Le chanteur de raï Cheb Mami condamné pour plagiat

La société d'édition EMI a elle aussi été condamnée. Avec Cheb Mami, elle devra payer 200 000 euros à l'auteur algérien Rabah Zerradine, alias Cheb Rabah.

Le chanteur de raï Cheb Mami sur scène, le 5 juillet 2011 à Sidi-Fredj, près d\'Alger (Algérie).
Le chanteur de raï Cheb Mami sur scène, le 5 juillet 2011 à Sidi-Fredj, près d'Alger (Algérie). (FAROUK BATICHE / AFP)

Le raï, c'est chic, Madanite, Ma vie deux fois, Gualbi Gualbi. Ces chansons qui, pour certaines, avaient rencontré un succès mondial au début des années 2000 sont toutes des plagiats. Le chanteur de raï Cheb Mami et la société d'édition EMI ont été condamnés, vendredi 10 juillet, par le tribunal de grande instance de Paris, à payer 200 000 euros à l'auteur algérien Rabah Zerradine, alias Cheb Rabah, pour avoir plagié ses textes.

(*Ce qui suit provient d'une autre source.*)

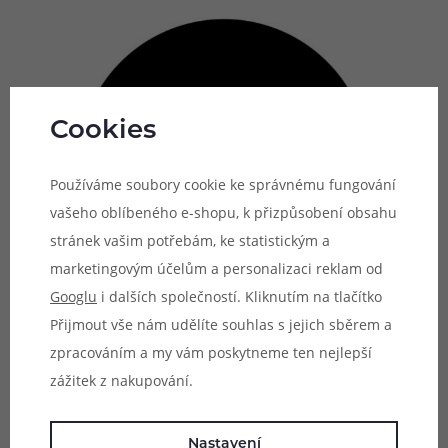
Cookies
Používáme soubory cookie ke správnému fungování
vašeho oblíbeného e-shopu, k přizpůsobení obsahu
stránek vašim potřebám, ke statistickým a
marketingovým účelům a personalizaci reklam od
Googlu
i dalších společností. Kliknutím na tlačítko
Přijmout vše nám udělíte souhlas s jejich sběrem a
zpracováním a my vám poskytneme ten nejlepší
zážitek z nakupování.
Dvojité airflow
Hlavním konstrukčním prvkem e-cigarety Joyetech EVIO
Nastavení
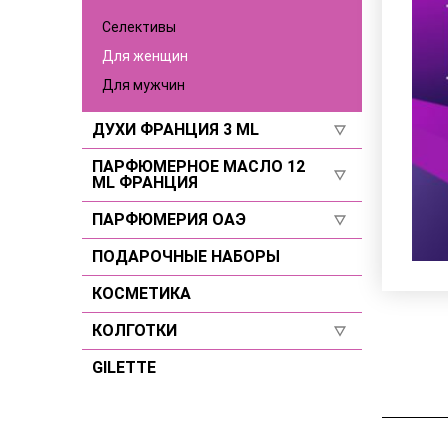
Для мужчин
Селективы
Селективы
Для женщин
Для мужчин
ДУХИ ФРАНЦИЯ 3 ML
ПАРФЮМЕРНОЕ МАСЛО 12
Для женщин
ML ФРАНЦИЯ
Для мужчин
ПАРФЮМЕРИЯ ОАЭ
Для женщин
Селективы
Для мужчин
ПОДАРОЧНЫЕ НАБОРЫ
Для женщин
Селективы
Для мужчин
КОСМЕТИКА
Селективы
КОЛГОТКИ
GILETTE
Размер 2
Размер 3
Размер 4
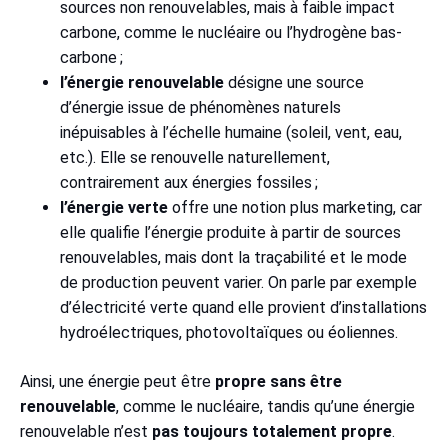
sources non renouvelables, mais à faible impact
carbone, comme le nucléaire ou l’hydrogène bas-
carbone ;
l’énergie renouvelable
désigne une source
d’énergie issue de phénomènes naturels
inépuisables à l’échelle humaine (soleil, vent, eau,
etc.). Elle se renouvelle naturellement,
contrairement aux énergies fossiles ;
l’énergie verte
offre une notion plus marketing, car
elle qualifie l’énergie produite à partir de sources
renouvelables, mais dont la traçabilité et le mode
de production peuvent varier. On parle par exemple
d’électricité verte quand elle provient d’installations
hydroélectriques, photovoltaïques ou éoliennes.
Ainsi, une énergie peut être
propre sans être
renouvelable
, comme le nucléaire, tandis qu’une énergie
renouvelable n’est
pas toujours totalement propre
.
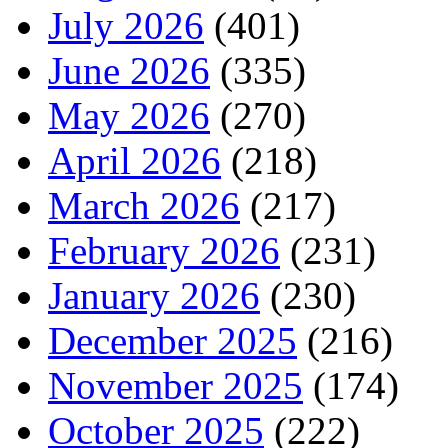
July 2026
(401)
June 2026
(335)
May 2026
(270)
April 2026
(218)
March 2026
(217)
February 2026
(231)
January 2026
(230)
December 2025
(216)
November 2025
(174)
October 2025
(222)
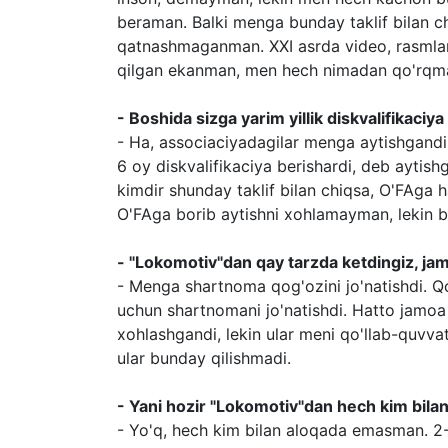
beraman. Balki menga bunday taklif bilan c
qatnashmaganman. XXI asrda video, rasmlar 
qilgan ekanman, men hech nimadan qo'rq
- Boshida sizga yarim yillik diskvalifikaciya
- Ha, associaciyadagilar menga aytishgandi
6 oy diskvalifikaciya berishardi, deb ayti
kimdir shunday taklif bilan chiqsa, O'FAga
O'FAga borib aytishni xohlamayman, lekin bo
- "Lokomotiv"dan qay tarzda ketdingiz, ja
- Menga shartnoma qog'ozini jo'natishdi. Qo
uchun shartnomani jo'natishdi. Hatto jamoa
xohlashgandi, lekin ular meni qo'llab-quvvatl
ular bunday qilishmadi.
- Yani hozir "Lokomotiv"dan hech kim bila
- Yo'q, hech kim bilan aloqada emasman. 2-3 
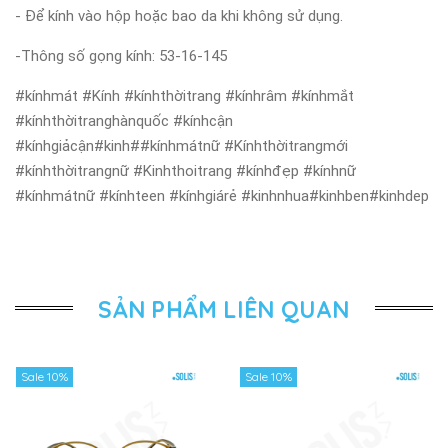
- Để kính vào hộp hoặc bao da khi không sử dụng.
-Thông số gọng kính: 53-16-145
#kínhmát #Kính #kínhthờitrang #kínhrâm #kínhmắt
#kínhthờitranghànquốc #kínhcận
#kínhgiảcận#kinh##kínhmátnữ #Kínhthờitrangmới
#kínhthờitrangnữ #Kinhthoitrang #kínhđẹp #kínhnữ
#kínhmátnữ #kínhteen #kínhgiárẻ #kinhnhua#kinhben#kinhdep
SẢN PHẨM LIÊN QUAN
Sale 10%
Sale 10%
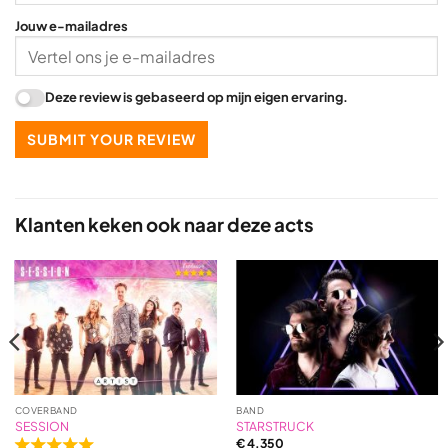
Jouw e-mailadres
Deze review is gebaseerd op mijn eigen ervaring.
SUBMIT YOUR REVIEW
Klanten keken ook naar deze acts
COVERBAND
BAND
SESSION
STARSTRUCK
€
4.350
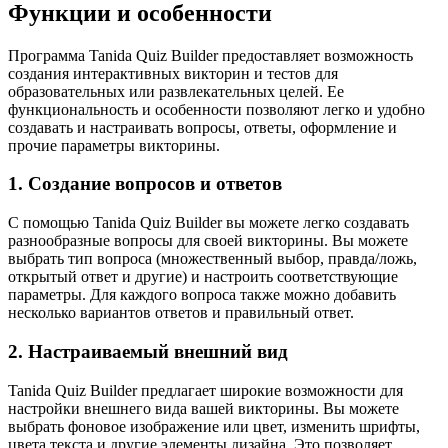
Функции и особенности
Программа Tanida Quiz Builder предоставляет возможность
создания интерактивных викторин и тестов для
образовательных или развлекательных целей. Ее
функциональность и особенности позволяют легко и удобно
создавать и настраивать вопросы, ответы, оформление и
прочие параметры викторины.
1. Создание вопросов и ответов
С помощью Tanida Quiz Builder вы можете легко создавать
разнообразные вопросы для своей викторины. Вы можете
выбрать тип вопроса (множественный выбор, правда/ложь,
открытый ответ и другие) и настроить соответствующие
параметры. Для каждого вопроса также можно добавить
несколько вариантов ответов и правильный ответ.
2. Настраиваемый внешний вид
Tanida Quiz Builder предлагает широкие возможности для
настройки внешнего вида вашей викторины. Вы можете
выбрать фоновое изображение или цвет, изменить шрифты,
цвета текста и другие элементы дизайна. Это позволяет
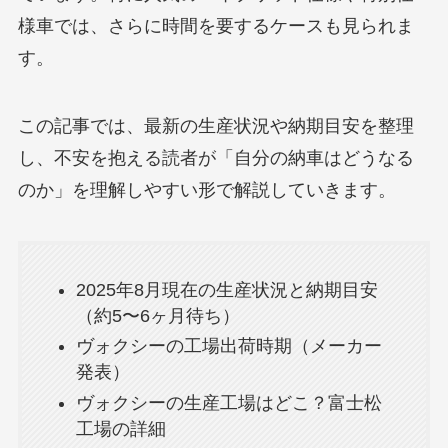
様車では、さらに時間を要するケースも見られま
す。
この記事では、最新の生産状況や納期目安を整理
し、不安を抱える読者が「自分の納車はどうなる
のか」を理解しやすい形で解説していきます。
2025年8月現在の生産状況と納期目安
（約5〜6ヶ月待ち）
ヴォクシーの工場出荷時期（メーカー
発表）
ヴォクシーの生産工場はどこ？富士松
工場の詳細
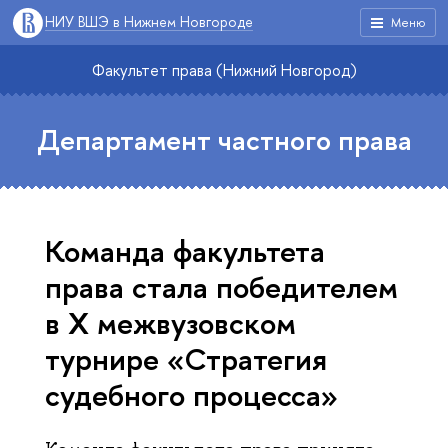
НИУ ВШЭ в Нижнем Новгороде
Меню
Факультет права (Нижний Новгород)
Департамент частного права
Команда факультета
права стала победителем
в Х межвузовском
турнире «Стратегия
судебного процесса»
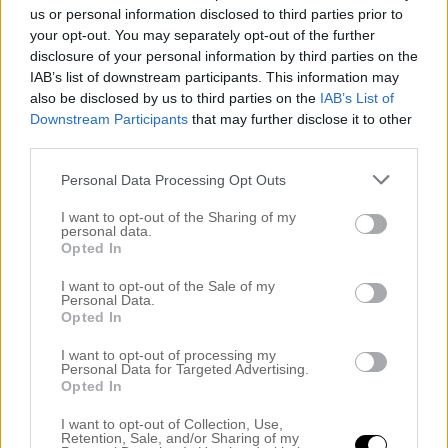
us or personal information disclosed to third parties prior to
your opt-out. You may separately opt-out of the further
disclosure of your personal information by third parties on the
IAB’s list of downstream participants. This information may
also be disclosed by us to third parties on the
IAB’s List of
Downstream Participants
that may further disclose it to other
third parties.
Personal Data Processing Opt Outs
I want to opt-out of the Sharing of my
personal data.
Opted In
I want to opt-out of the Sale of my
Personal Data.
Opted In
I want to opt-out of processing my
Personal Data for Targeted Advertising.
Opted In
I want to opt-out of Collection, Use,
Retention, Sale, and/or Sharing of my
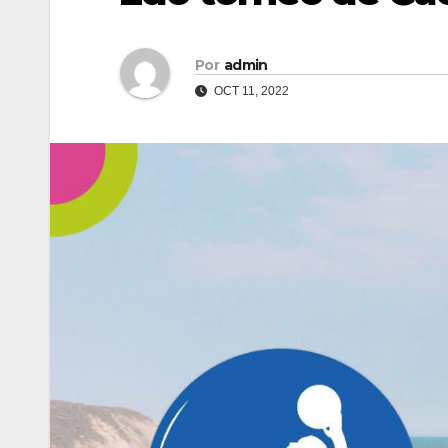
Por
admin
OCT 11, 2022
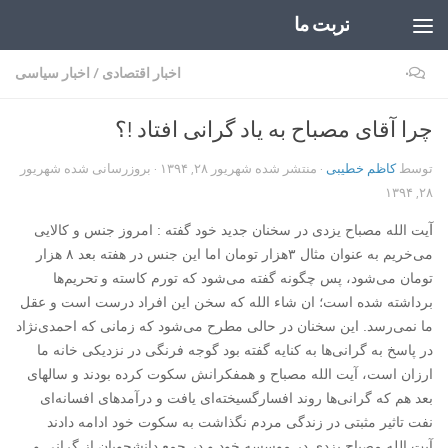
تربت ما
Skip to content
۰
اخبار اقتصادی
/
اخبار سیاسی
چرا آقای مصباح به یاد گرانی افتاد !؟
توسط
کاظم خطیبی
· منتشر شده
شهریور ۲۸, ۱۳۹۴
· بروزرسانی شده
شهریور
۲۸, ۱۳۹۴
آ
یت الله مصباح یزدی در سخنان جدید خود گفته : امروز جنس و کالایی
می‌خریم به عنوان مثال ۳هزار تومان اما این جنس در هفته بعد ۸ هزار
تومان می‌شود، پس چگونه گفته می‌شود که تورم کاسته و
تحریم‌ها
برداشته شده است؛ ان شاء الله که سخن این افراد درست است و عقل
ما نمی‌رسد. این سخنان در حالی مطرح می‌شود که زمانی که احمدی‌نژاد
در پاسخ به گرانی‌ها به کنایه گفته بود گوجه فرنگی در نزدیکی خانه ما
ارزان است، آیت الله مصباح و همفکرانش سکوت کرده بودند و سالهای
بعد هم که گرانی‌ها روند افسارگسیخته‌ای یافت و درآمدهای افسانه‌ای
نفت تاثیر مثبتی در زندگی مردم نگذاشت به سکوت خود ادامه دادند
آیت الله مصباح یزدی در موسسه خود و در جمع دانشجویان از گرانی و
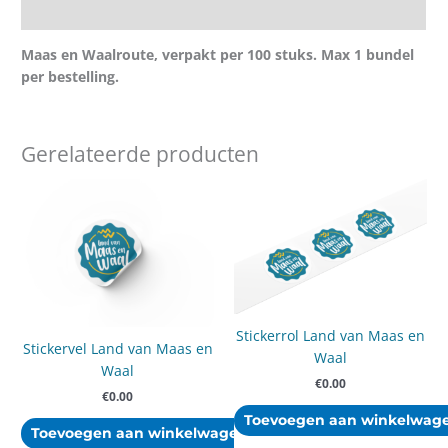
Aanvullende informatie
Maas en Waalroute, verpakt per 100 stuks. Max 1 bundel
per bestelling.
Gerelateerde producten
Stickerrol Land van Maas en
Stickervel Land van Maas en
Waal
Waal
€
0.00
€
0.00
Toevoegen aan winkelwag
Toevoegen aan winkelwagen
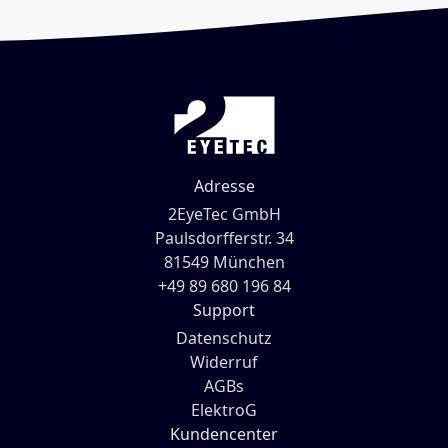
Adresse
2EyeTec GmbH
Paulsdorfferstr. 34
81549 München
+49 89 680 196 84
Support
Datenschutz
Widerruf
AGBs
ElektroG
Kundencenter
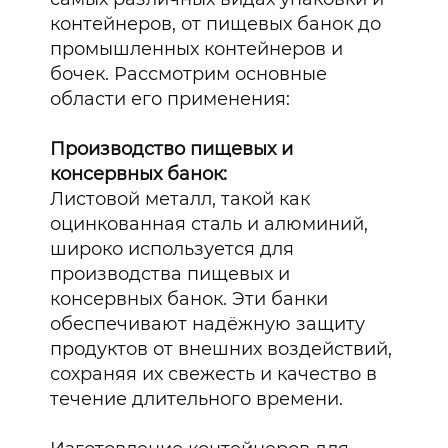
контейнеров, от пищевых банок до
промышленных контейнеров и
бочек. Рассмотрим основные
области его применения:
Производство пищевых и
консервных банок:
Листовой металл, такой как
оцинкованная сталь и алюминий,
широко используется для
производства пищевых и
консервных банок. Эти банки
обеспечивают надёжную защиту
продуктов от внешних воздействий,
сохраняя их свежесть и качество в
течение длительного времени.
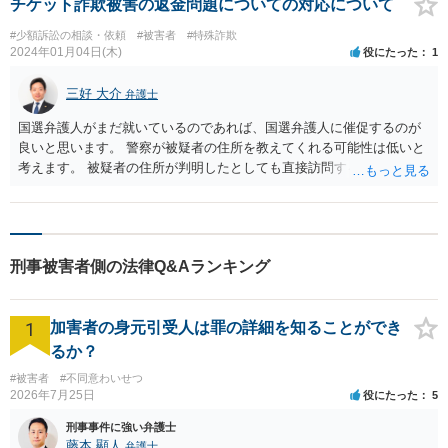
チケット詐欺被害の返金問題についての対応について
#少額訴訟の相談・依頼
#被害者
#特殊詐欺
2024年01月04日(木)
役にたった
1
三好 大介
弁護士
国選弁護人がまだ就いているのであれば、国選弁護人に催促するのが
良いと思います。 警察が被疑者の住所を教えてくれる可能性は低いと
考えます。 被疑者の住所が判明したとしても直接訪問するのはトラブ
ルになりかねないので避けたほうが無難です。
刑事被害者側の法律Q&Aランキング
1
加害者の身元引受人は罪の詳細を知ることができ
るか？
#被害者
#不同意わいせつ
2026年7月25日
役にたった
5
刑事事件に強い弁護士
藤本 顯人
弁護士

Cheb Mami a notamment été reconnu coupable d'avoir reproduit, au moins en partie, les paroles de plusieurs chansons écrites par Cheb Rabah. Le tribunal a estimé que ce dernier devait être considéré comme "le seul auteur" des chansons Le raï c'est chic, Madanite, Ma vie deux fois et Gualbi Gualbi, et le coauteur des paroles de Désert rose.

Une analyse comparative des textes traduits de l'arabe au français a ainsi conclu à une "grande similarité", un expert ayant relevé par exemple que "quatre des cinq" couplets de Madanite sont repris du texte Omri de Cheb Rabah, de même pour Anti dorki anti doua, rebaptisée Ma vie deux fois par Cheb Mami.

Cheb Rabah "a perdu une chance de gagner une notoriété importante du fait du succès des chansons qu'il avait en réalité écrites", écrit le tribunal. Cheb Mami et EMI ont été condamnés à lui payer solidairement 100 000 euros au titre du préjudice moral et 100 000 euros en réparation des atteintes à son droit moral d'auteur.